特定技能外国人を雇用する際、企業に代わって生活や就労面の支援を行うのが登録支援機関です。技能実習生を支援する監理団体とは役割が異なり、特定技能制度に特化した支援を担います。本記事では、登録支援機関の基本的な役割や、具体的な支援内容を整理して分かりやすく解説します。
登録支援機関とは
登録支援機関とは、特定技能制度において、外国人を受け入れる企業(受入れ機関)が本来行うべき支援業務を、代わって実施できる機関です。特定技能外国人を受け入れる企業は、就労や日常生活を円滑に送れるよう「支援計画」を作成し、その内容に基づいた支援を行う義務があります。しかし、支援内容は多岐にわたり、専門的な対応や多言語でのサポートが求められるため、自社のみで対応するのが難しいケースも少なくありません。そのような場合に、支援業務を委託できるのが登録支援機関です。
登録支援機関として活動するための要件
登録支援機関として活動するためには、出入国在留管理庁長官の登録を受ける必要があり、一定の要件を満たすことが求められます。
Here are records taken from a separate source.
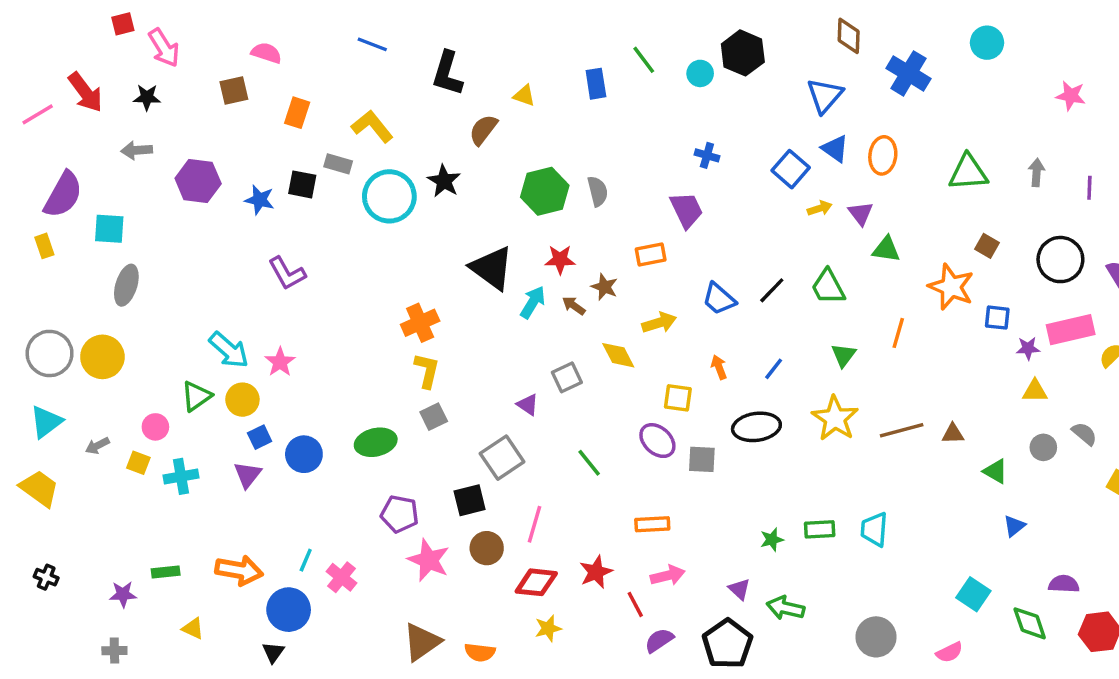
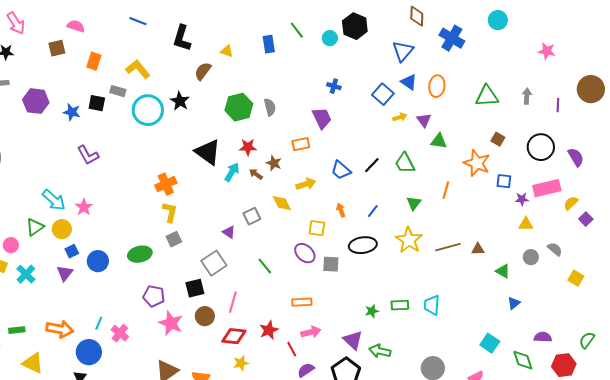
cyan cross: (181, 476) -> (26, 274), turned -36
purple triangle: (739, 589) -> (353, 340), size x1.5
yellow triangle: (193, 628) -> (33, 363), size x1.6

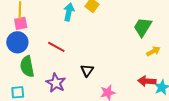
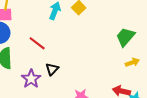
black triangle: (87, 70) -> (52, 69), moved

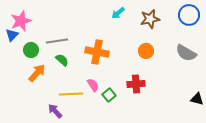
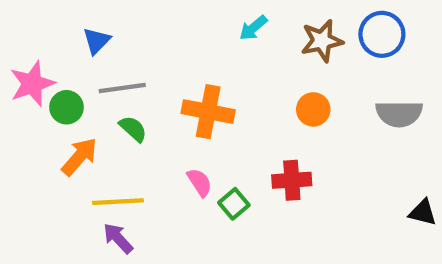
blue circle: (189, 15) -> (382, 34), moved
pink star: (21, 21) -> (32, 84), moved
blue triangle: (12, 35) -> (97, 41), moved
gray semicircle: (186, 53) -> (399, 114), turned -30
yellow line: (71, 94) -> (118, 202), moved

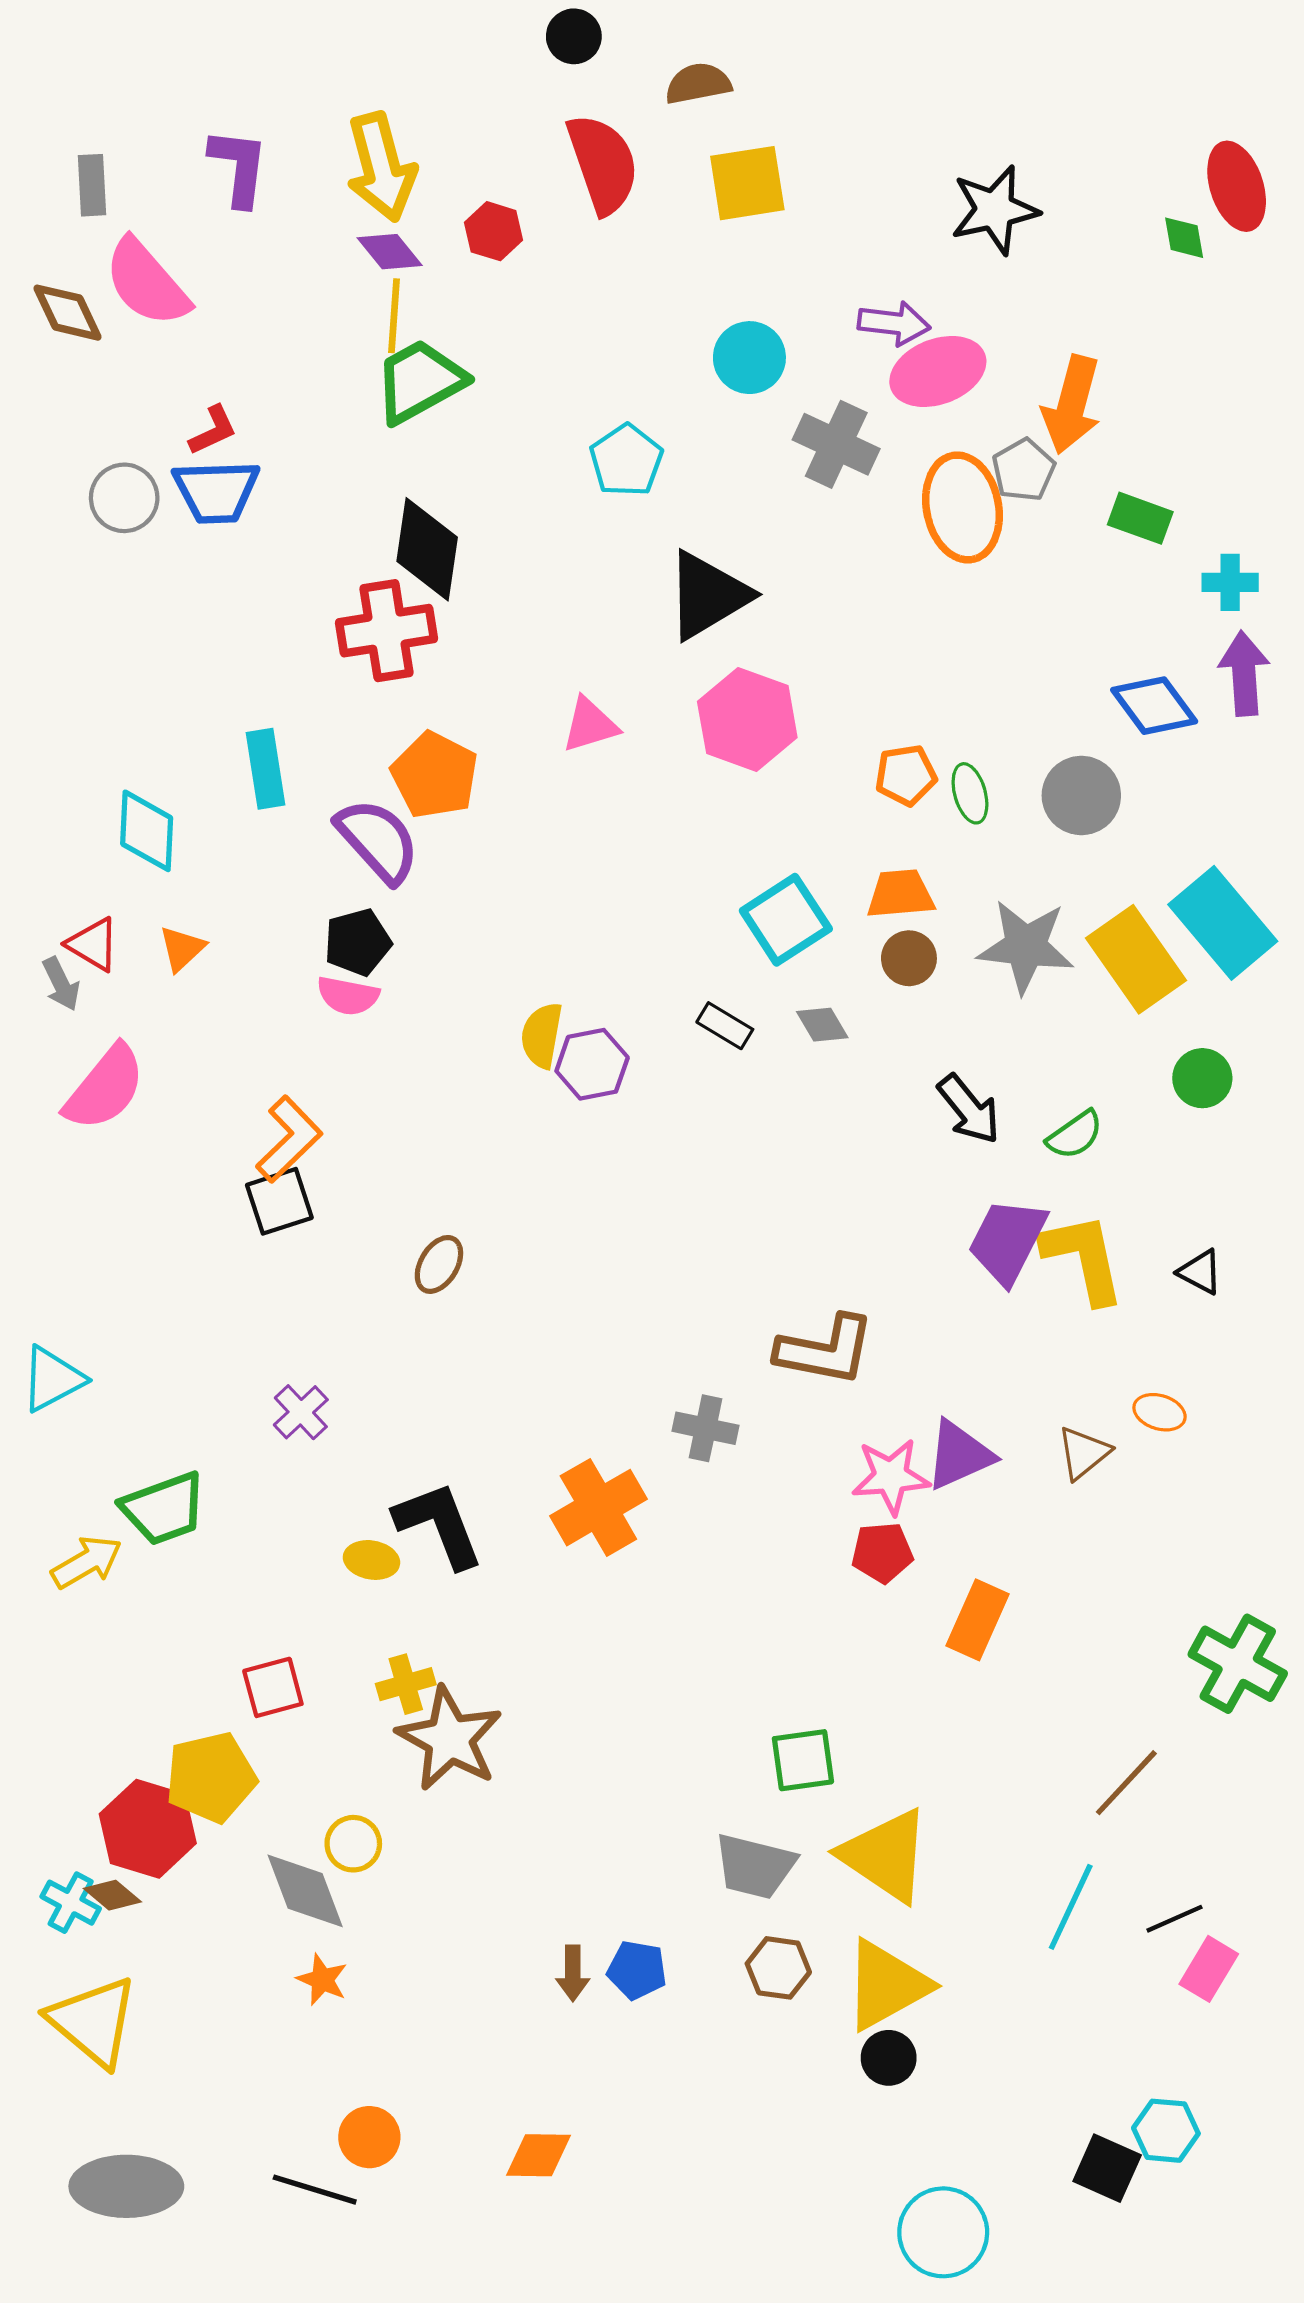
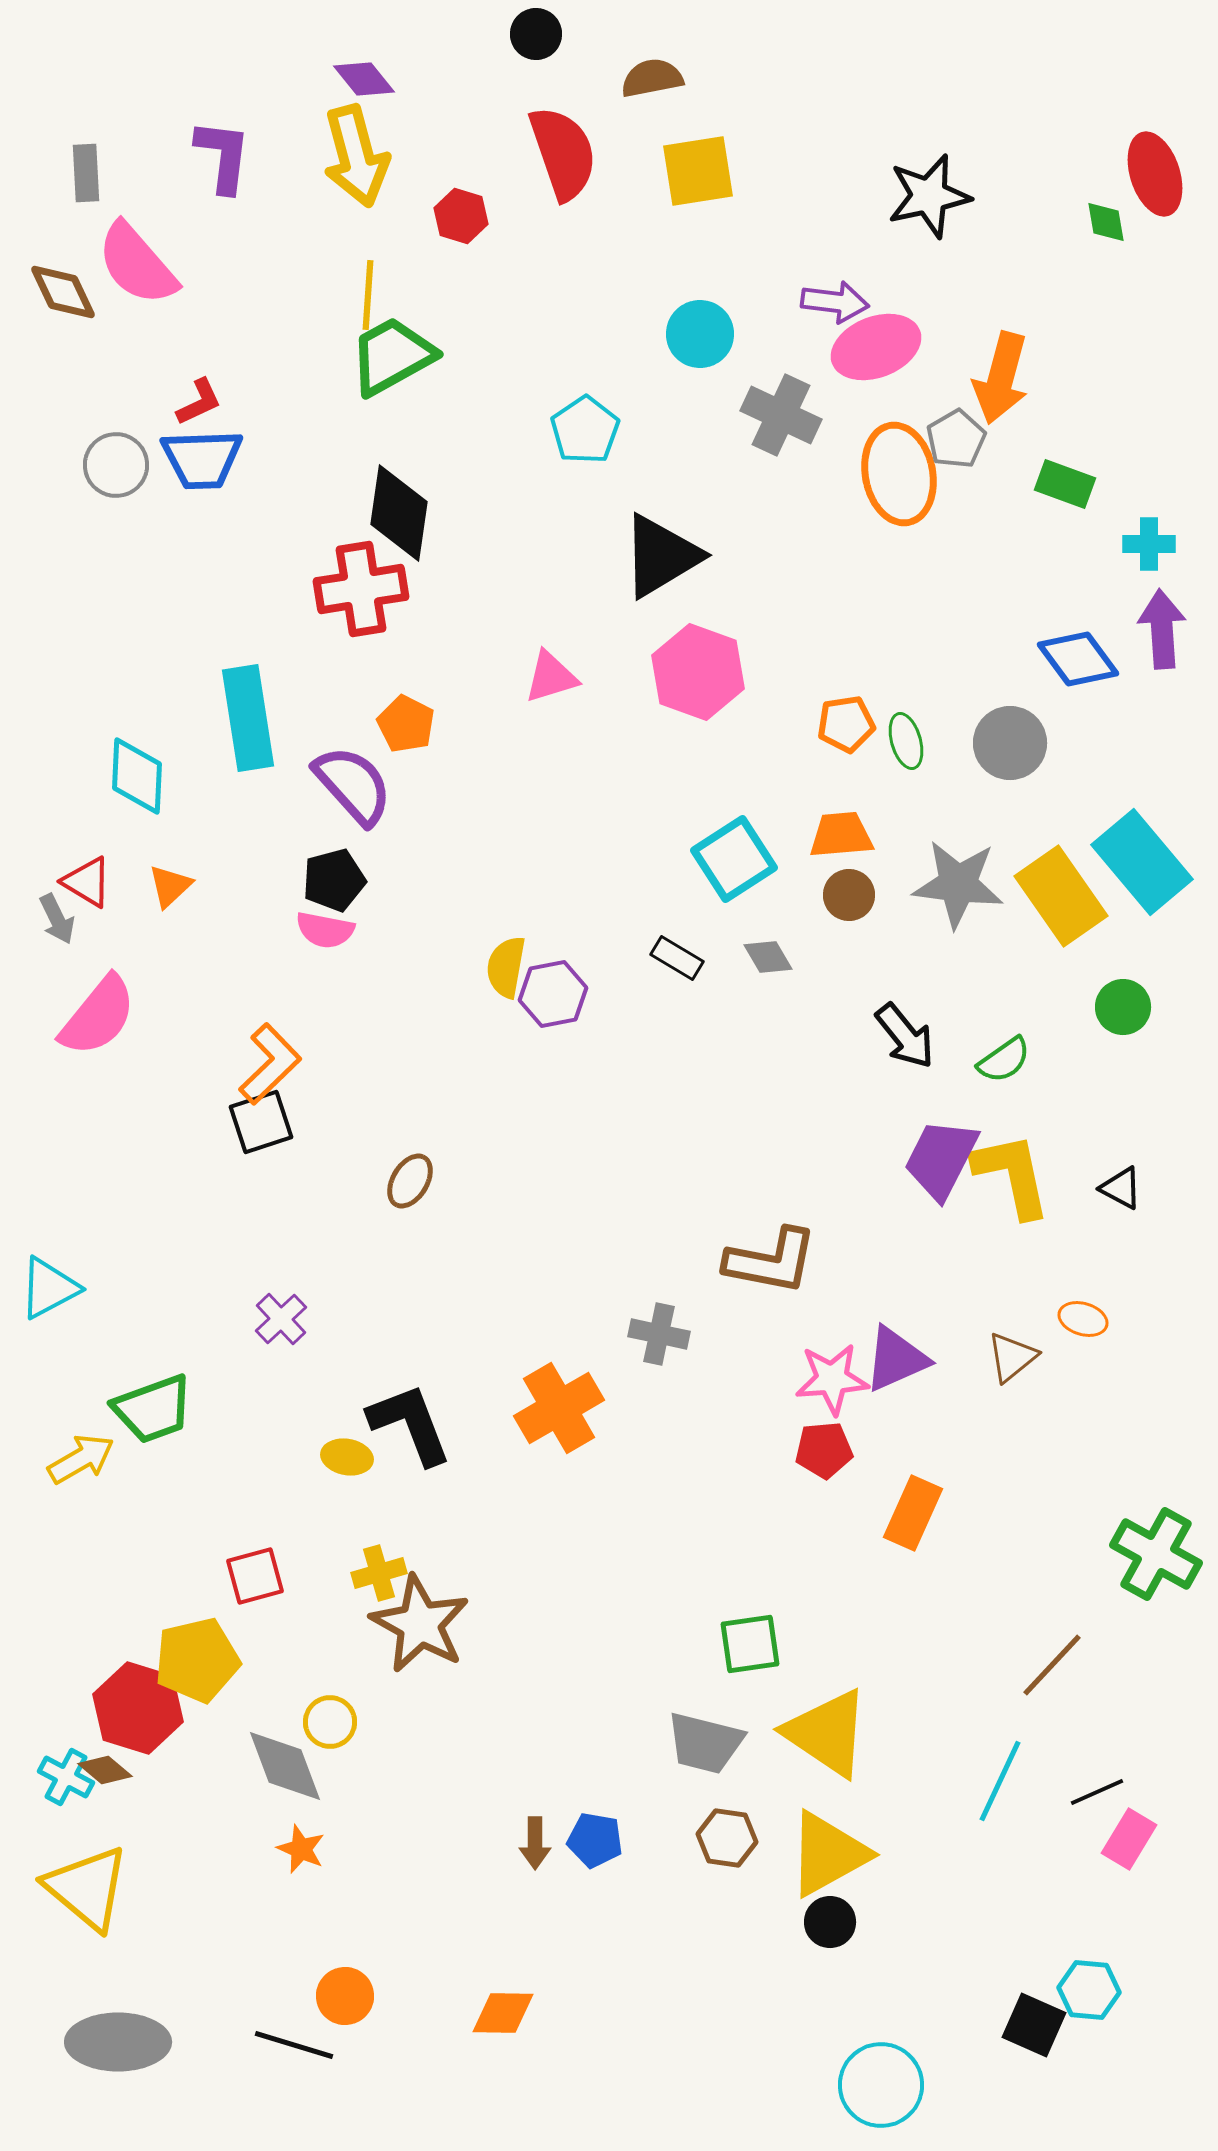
purple diamond: (390, 252) -> (364, 79), moved
cyan rectangle: (265, 769) -> (248, 718), size x1.4
orange pentagon: (435, 775) -> (406, 724), size x0.7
具体的には、支援責任者および支援担当者の選任、外国人支援に関する実績や経験、多言語対応が可能な体制の整備、不正行為や法令違反がないことなどが挙げられます。また、支援費用を外国人本人に負担させないことも大切な条件です。これらの要件を満たしていれば、法人だけでなく個人であっても登録が認められる場合があります。
支援計画作成のサポートを行える
登録支援機関は、支援計画そのものを作成することはできませんが、作成に関する助言やサポートを行うことは可能です。なお、支援義務があるのは1号特定技能外国人に対してであり、2号特定技能外国人については支援は義務ではありません。登録支援機関には、適切な支援実施と出入国在留管理庁への各種届出という重要な義務があり、これを怠ると登録取消しとなる可能性があります。特定技能外国人の安定した就労と定着を支える存在として、登録支援機関は制度運用において欠かせない役割を担っています。
具体的な支援内容
特定技能外国人を受け入れる企業や登録支援機関には、外国人が日本で安定して働き、生活できるよう、さまざまな支援を行うことが求められています。特定技能外国人への支援内容はそれぞれ「義務的支援」と「任意的支援」が定められています。義務的支援については必ず行わなければなりません。
事前ガイダンスの実施
事前ガイダンスの実施では、業務内容や労働条件、日本で認められる活動範囲などについて説明します。実施時間は1〜3時間が目安とされ、1時間未満では実施したと認められません。支援費用を外国人本人から徴収しないことや、送り出し機関への支払い状況を確認することも義務です。一方、日本の気候や服装、持参物、当面必要となる生活費などを説明することは任意的支援とされています。